Regular Male Characters - Another problem is that most of the strong male personalities on the show are either stripped of their power or dies. this happened to characters like Cole Turner, Andy Trudeau, Leo Wyatt, Chris Halliwell and Kyle Brody.The powerful half-demon Belthazor aka Cole Turner, ended up having his powers stripped in "Black As Cole" and was "deemed safe" to marry Phoebe. And when he became more powerful than ever in Season 5, he was judged "evil and insane" and targeted for vanquish in "Centennial Charmed".Andy Trudeau, Prue's strong-willed true love, ended up dead after he found out about the sisters at the end of Season 1. Although Piper and Leo's older son, Wyatt, is now very powerful, he is too young for the writers to do anything about it. Leo became an Elder at the end of Season 5, and later an Avatar in early Season 7. Thus the writers felt that they had to break him away from Piper. And they didn't reunite the couple, until Leo became a mortal (aka "safe") again. Both Chris - Piper and Leo's younger son, and Kyle Brody (both who happened to be strong personalities) ended up dead - along with ex-demon, Drake. And who are left? A powerless Leo; and Darryl Morris - who has been treated as a joke, lap dog or an annoyance throughout the show's seven years.
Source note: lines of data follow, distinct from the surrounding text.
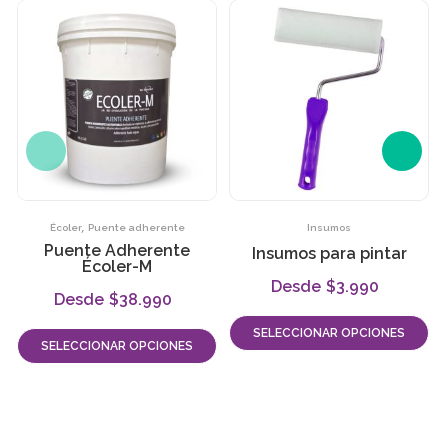
,
Écoler
Puente adherente
Insumos
Puente Adherente
Insumos para pintar
Écoler-M
$
3.990
-
$
38.990
-
SELECCIONAR OPCIONES
SELECCIONAR OPCIONES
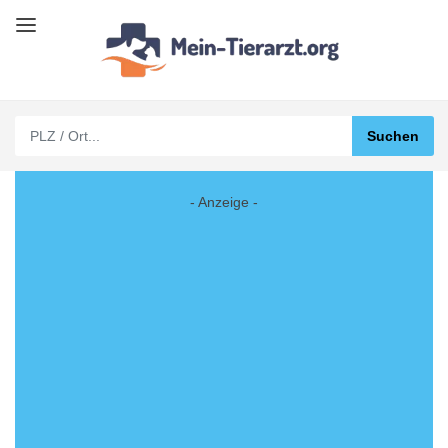
- Anzeige -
Darryl Morris - The writers' treatment of Darryl really annoyed me over the years. After Season 2, I got tired of him freaking out, whenever faced with the sisters' magic. Also, the sisters had mistreated him in a big way, twice, during Season 6 (soul raped in "Valhalley of the Dolls" and framed for murder in "Crimes and Witch Demeanors", thanks to Phoebe’s carelessness regarding one of her abilities). When he finally decided that he wanted nothing to do with them (and I didn't blame him), the writers treated as the bad guy for failing to forgive them. And when he finally reunited with them in Season 7, he returned to being one of the sisters' lap dogs. Leo became the other one.After years of watching the show, I am beginning to suspect that both Constance Burge and Brad Kern became leery of the idea of the Halliwells being associated on a permanent basis with strong male characters. And I find that sad.